UNITED STATES OF AMERICA
UNITED STATES OF AMERICA; JOSEPH SCIBANA, Warden,
On December 2, 1998, after the government had rested its case during a jury trial, Mr. Bias pled guilty to conspiracy to possess with intent to distribute methamphetamine in violation of 21 U.S.C. §§ 846 and 841(a)(1) and possession with intent to distribute methamphetamine in violation of 21 U.S.C. § 841(a)(1). As part of the plea agreement, the government agreed to recommend that Mr. Bias receive credit towards his federal sentence for the time he was incarcerated from his arrest to his sentencing. Mr. Bias was subsequently sentenced to a term of 168 months on each count, to be served concurrently. On appeal, we affirmed Mr. Bias's sentence. See United States v. Bias, 201 F.3d 449 (Table), 1999 WL 1083749 (10th Cir. 1999).
The district court was subsequently notified by the Bureau of Prisons (BOP) on November 28, 2000, that it would be unable to grant Mr. Bias credit towards his federal sentence for his pre-sentence incarceration because that time had been credited towards a separate California state sentence. See 18 U.S.C. § 3585(b). After administrative review, Mr. Bias filed a 28 U.S.C. § 2255 motion alleging that the government violated his plea agreement based on the BOP's failure to provide him with credit as recommended by the government and the district court. The district court denied Mr. Bias's § 2255 motion because it was untimely, but it also noted that the motion was without merit because the government had recommended that Mr. Bias receive credit and the plea agreement specifically stated that the government's recommendations were not binding. See United States v. Bias, No. 02-3291, 2003 WL 22003091 (D. Kan. June 2, 2003). Mr. Bias did not appeal. Mr. Bias filed the instant § 2241 petition on May 18, 2006.

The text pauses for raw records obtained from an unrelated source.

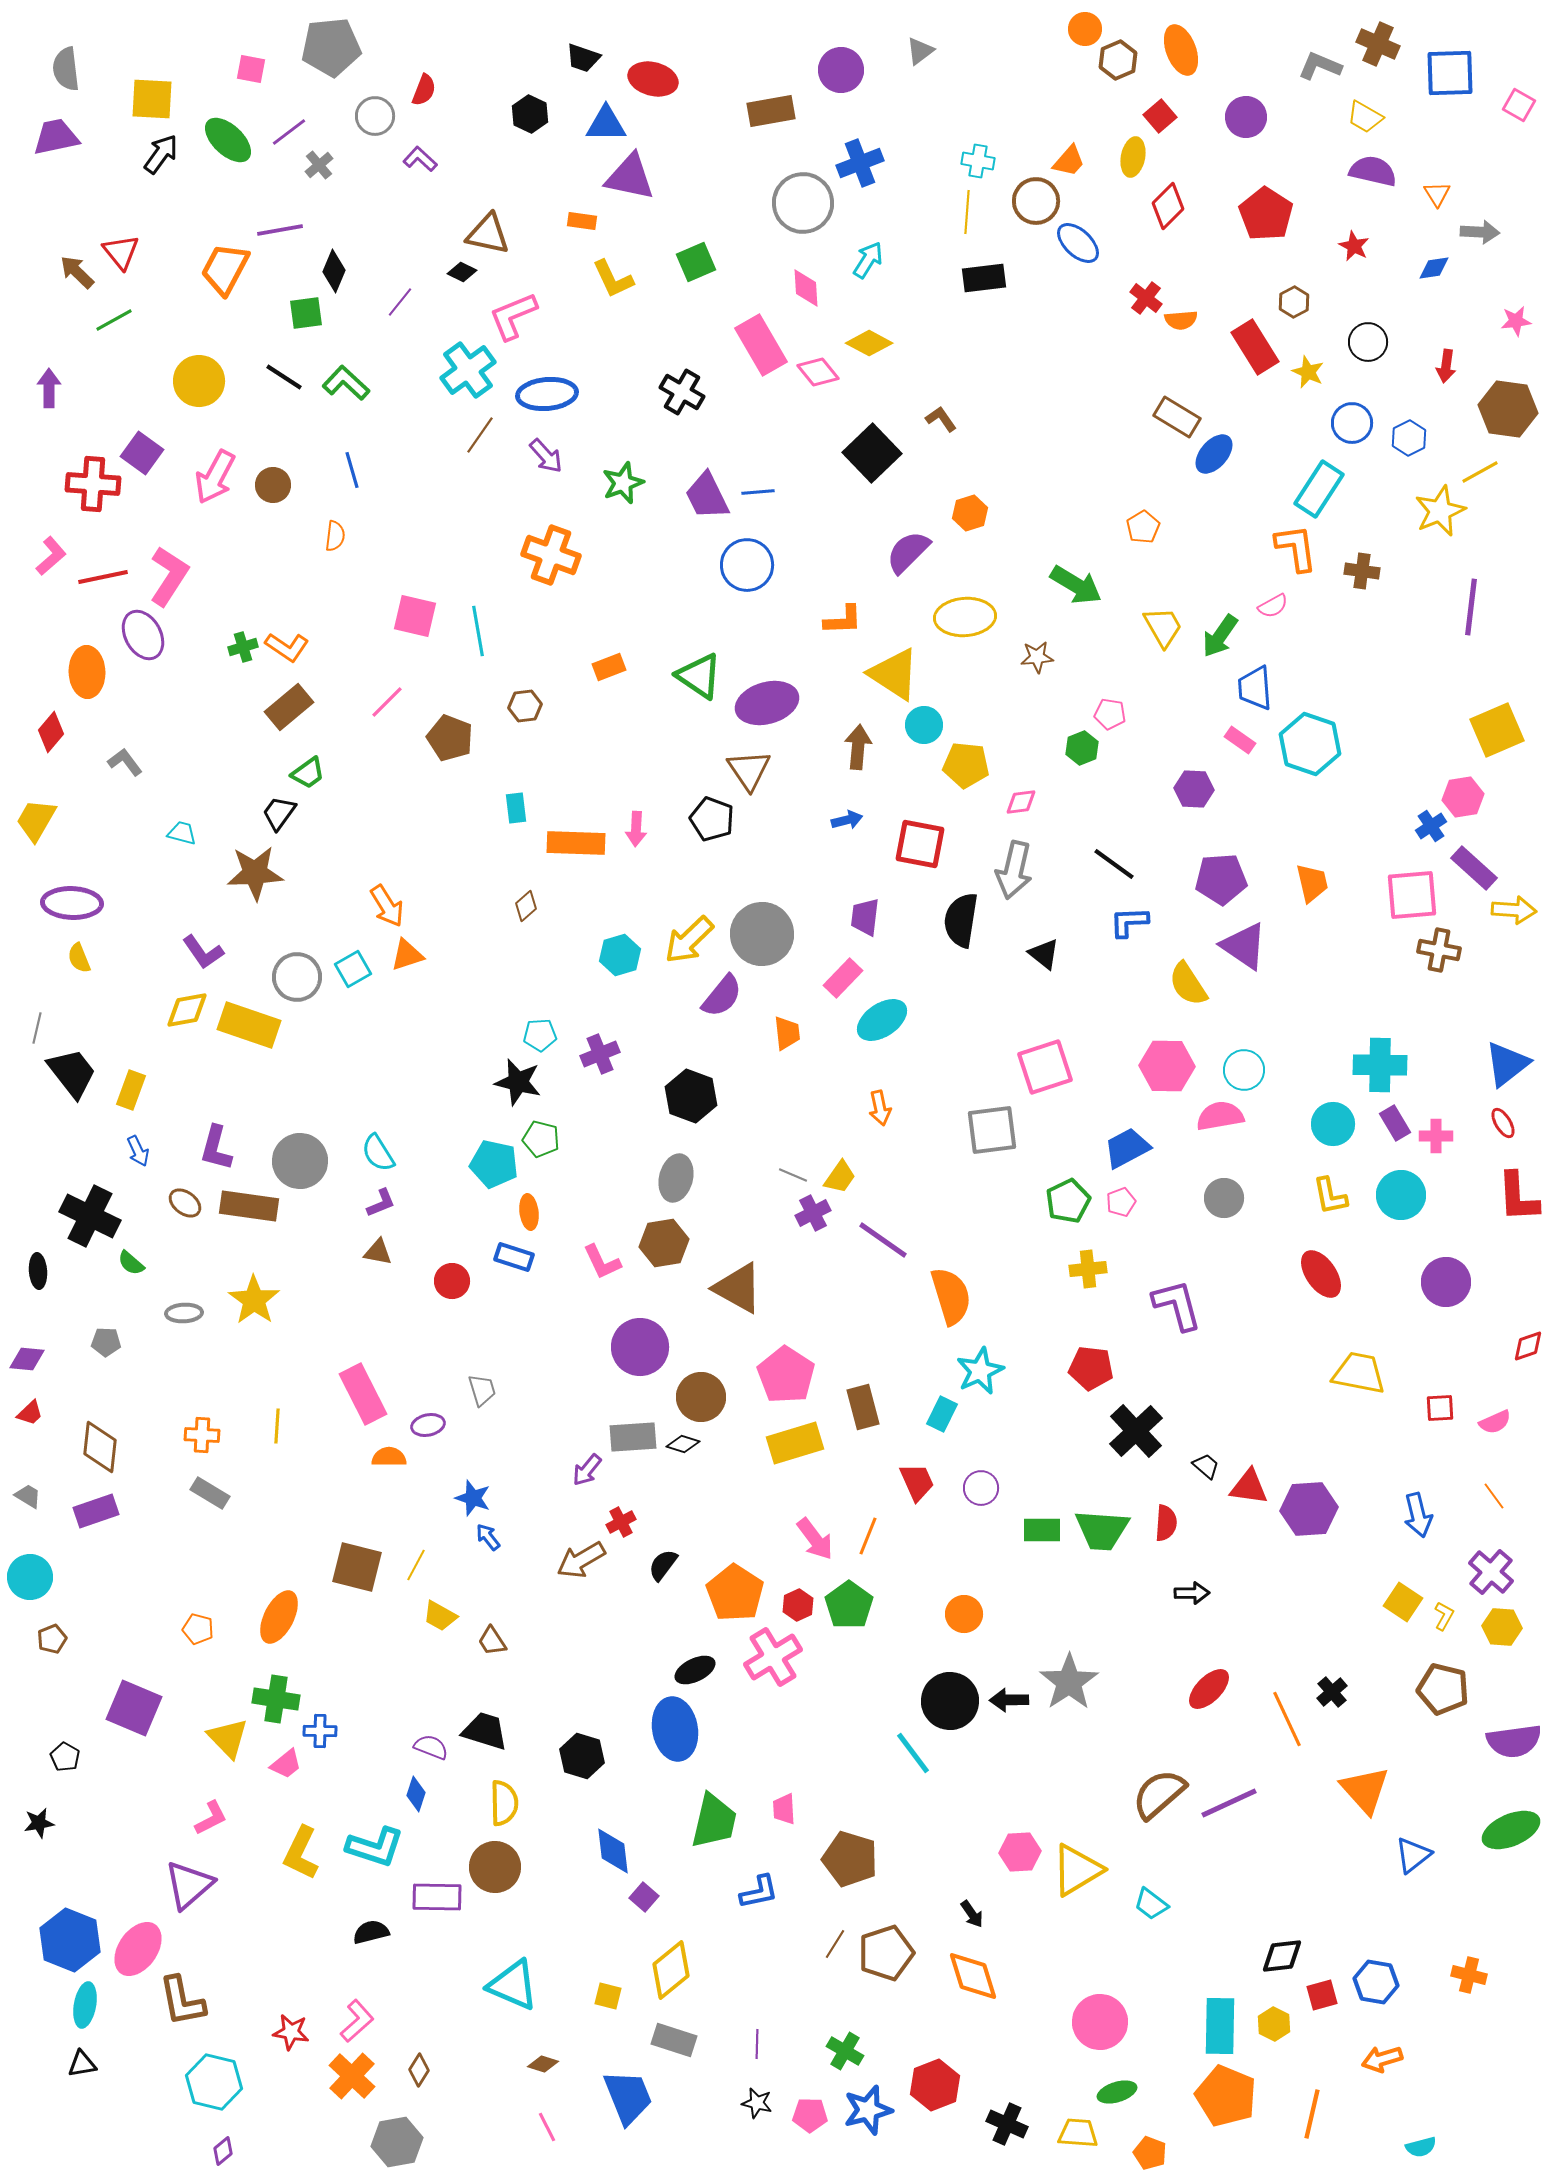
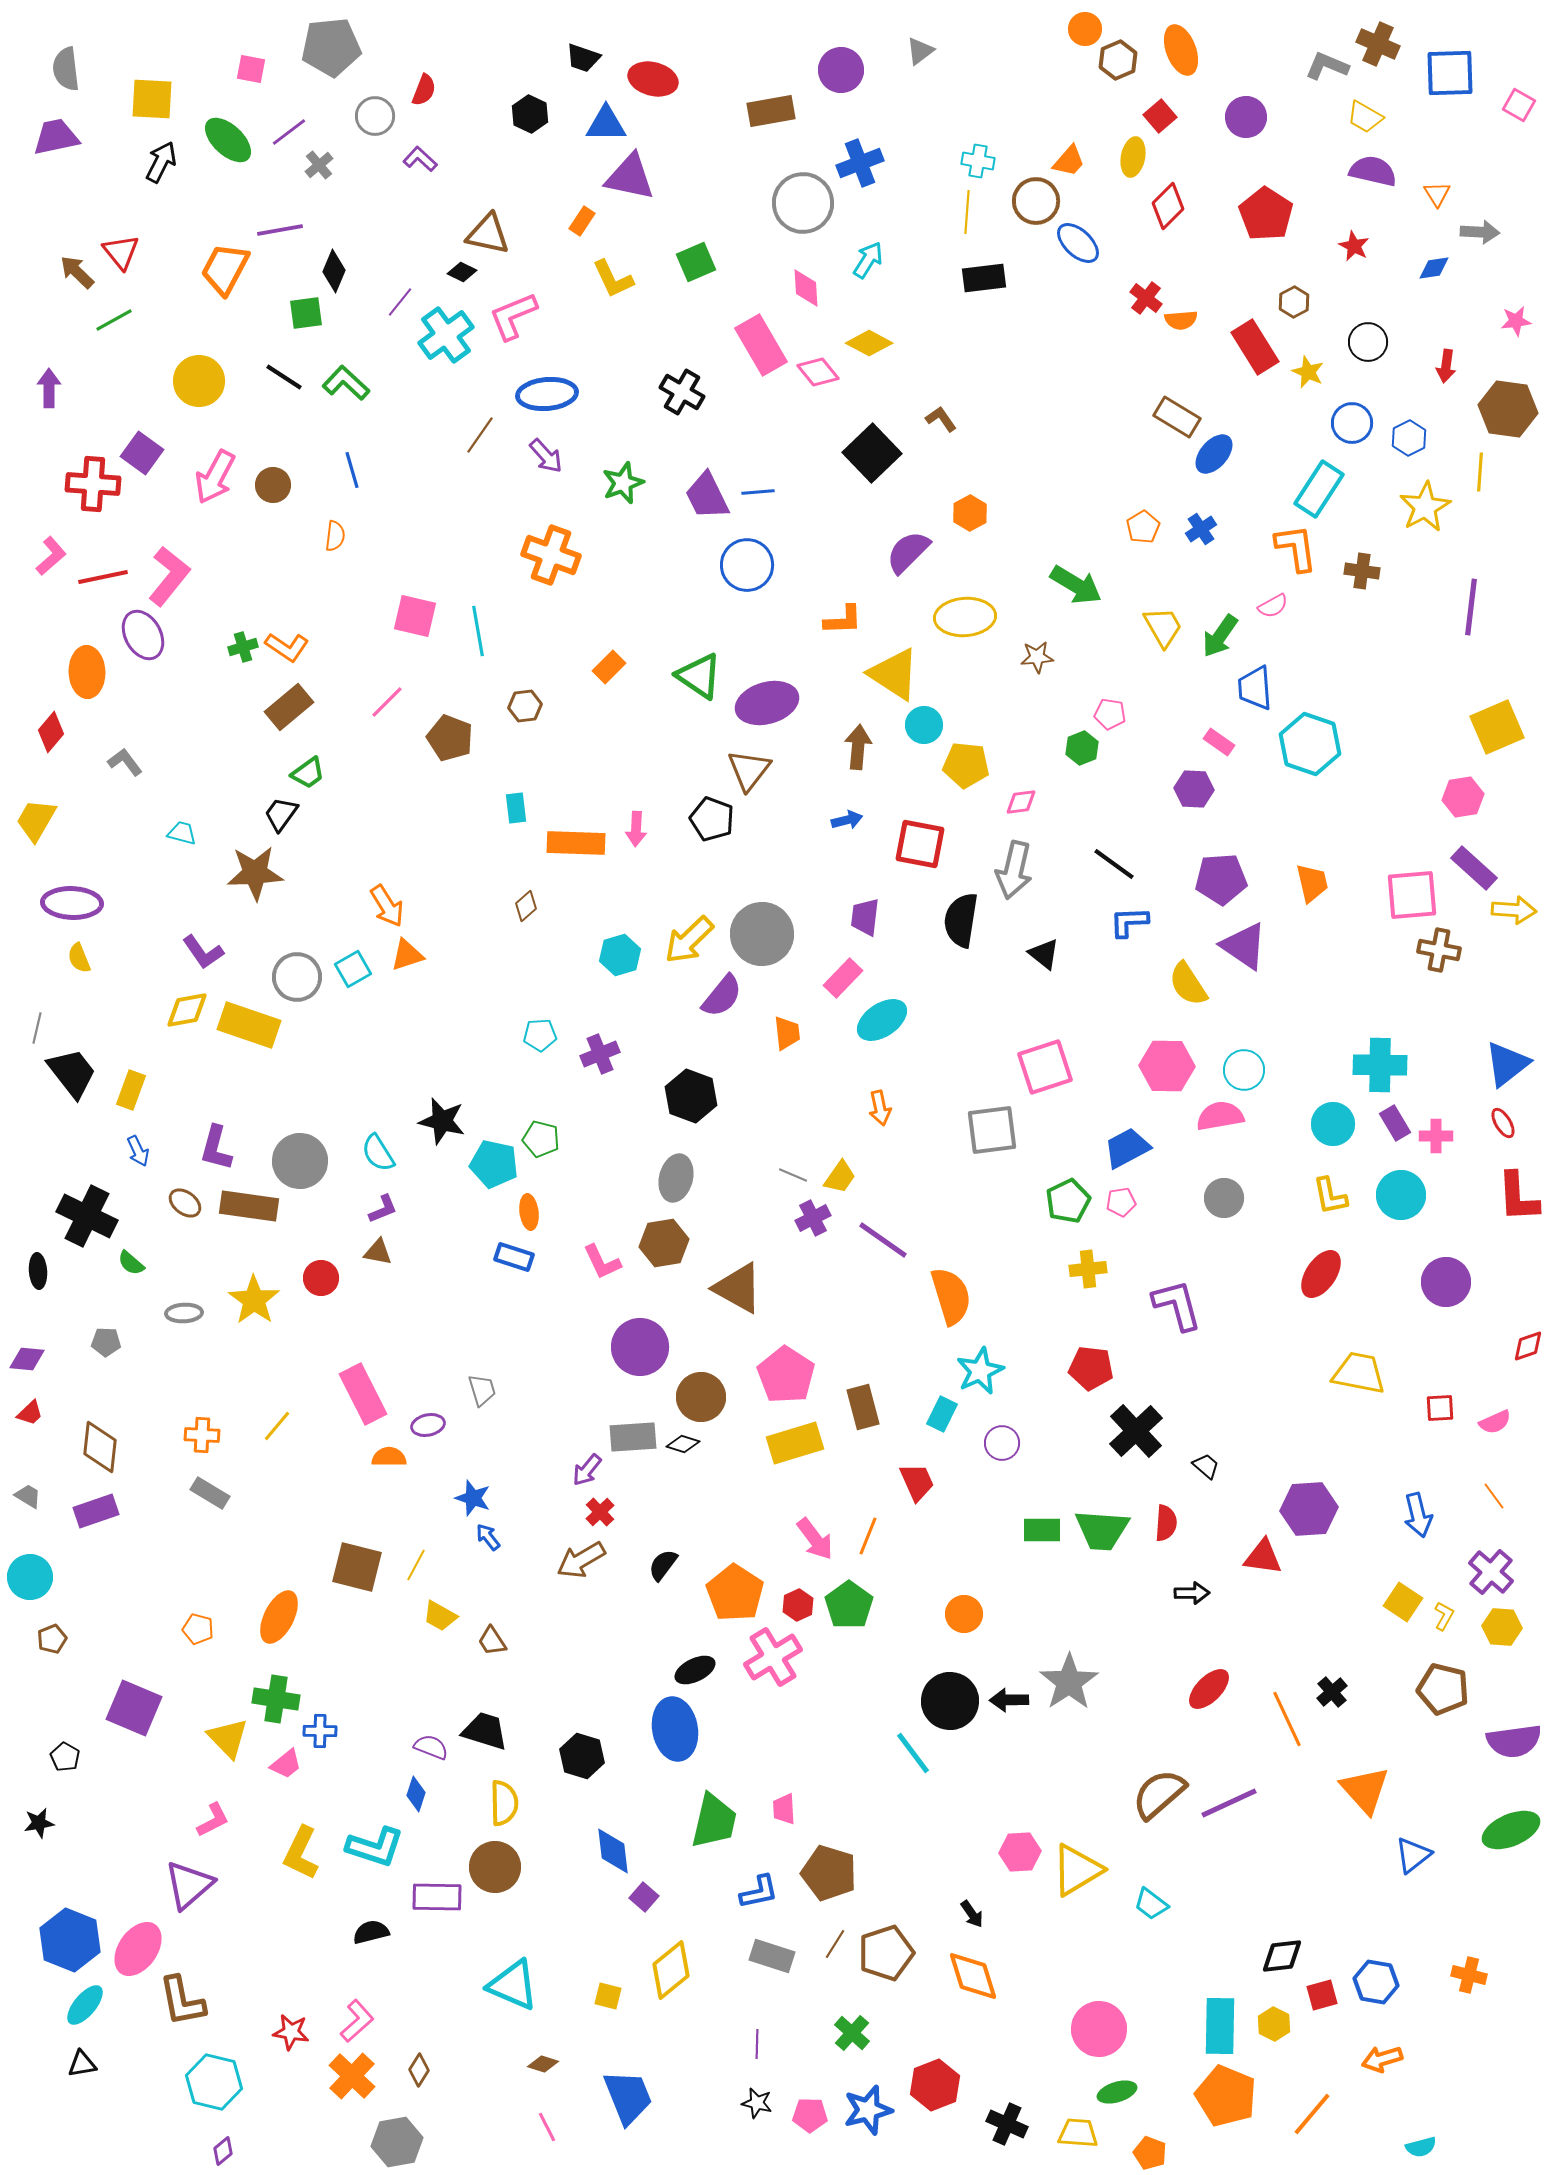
gray L-shape at (1320, 66): moved 7 px right
black arrow at (161, 154): moved 8 px down; rotated 9 degrees counterclockwise
orange rectangle at (582, 221): rotated 64 degrees counterclockwise
cyan cross at (468, 370): moved 22 px left, 35 px up
yellow line at (1480, 472): rotated 57 degrees counterclockwise
yellow star at (1440, 511): moved 15 px left, 4 px up; rotated 6 degrees counterclockwise
orange hexagon at (970, 513): rotated 12 degrees counterclockwise
pink L-shape at (169, 576): rotated 6 degrees clockwise
orange rectangle at (609, 667): rotated 24 degrees counterclockwise
yellow square at (1497, 730): moved 3 px up
pink rectangle at (1240, 740): moved 21 px left, 2 px down
brown triangle at (749, 770): rotated 12 degrees clockwise
black trapezoid at (279, 813): moved 2 px right, 1 px down
blue cross at (1431, 826): moved 230 px left, 297 px up
black star at (518, 1082): moved 76 px left, 39 px down
pink pentagon at (1121, 1202): rotated 12 degrees clockwise
purple L-shape at (381, 1203): moved 2 px right, 6 px down
purple cross at (813, 1213): moved 5 px down
black cross at (90, 1216): moved 3 px left
red ellipse at (1321, 1274): rotated 69 degrees clockwise
red circle at (452, 1281): moved 131 px left, 3 px up
yellow line at (277, 1426): rotated 36 degrees clockwise
red triangle at (1249, 1487): moved 14 px right, 70 px down
purple circle at (981, 1488): moved 21 px right, 45 px up
red cross at (621, 1522): moved 21 px left, 10 px up; rotated 16 degrees counterclockwise
pink L-shape at (211, 1818): moved 2 px right, 2 px down
brown pentagon at (850, 1859): moved 21 px left, 14 px down
cyan ellipse at (85, 2005): rotated 30 degrees clockwise
pink circle at (1100, 2022): moved 1 px left, 7 px down
gray rectangle at (674, 2040): moved 98 px right, 84 px up
green cross at (845, 2051): moved 7 px right, 18 px up; rotated 12 degrees clockwise
orange line at (1312, 2114): rotated 27 degrees clockwise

Discussion On appeal, Mr. Bias challenges the district court's determination that his claim is successive and that he cannot make a claim of factual innocence because he pled guilty. Under 28 U.S.C. § 2244(a), "a section 2241 petition which presents no new grounds for relief is subject to dismissal as a successive petition unless the ends of justice require consideration of the merits." George v. Perrill, 62 F.3d 333, 334 (10th Cir. 1995). The district court dismissed Mr. Bias's claim with prejudice because the same claim was previously adjudicated and rejected by the sentencing court in the earlier § 2255 petition. To the extent that the district court determined that Mr. Bias failed to show cause and prejudice or a fundamental miscarriage of justice, it was undoubtedly correct. See George, 62 F.3d at 335.
In order to proceed IFP, Mr. Bias is required to demonstrate not only a financial inability to pay the required fees, but also "a reasoned, nonfrivolous argument on the law and facts in support of the issues raised on appeal." McIntosh v. U.S. Parole Comm'n, 115 F.3d 809, 812 (10th Cir. 1997) (internal quotation marks omitted). This he has failed to do. The appeal is frivolous and wholly without merit. We therefore DENY his motion to proceed IFP and DISMISS the appeal. See 28 U.S.C. § 1915(e)(2)(B)(i).
Entered for the Court
Paul J. Kelly, Jr.
*. This order and judgment is not binding precedent, except under the doctrines of law of the case, res judicata, and collateral estoppel. It may be cited, however, for its persuasive value consistent with Fed. R. App. P. 32.1 and 10th Cir. R. 32.1.
2. After examining the briefs and the appellate record, this three-judge panel has determined unanimously that oral argument would not be of material assistance in the determination of this appeal. See Fed. R. App. P. 34(a); 10th Cir. R. 34.1(G). The cause is therefore ordered submitted without oral argument.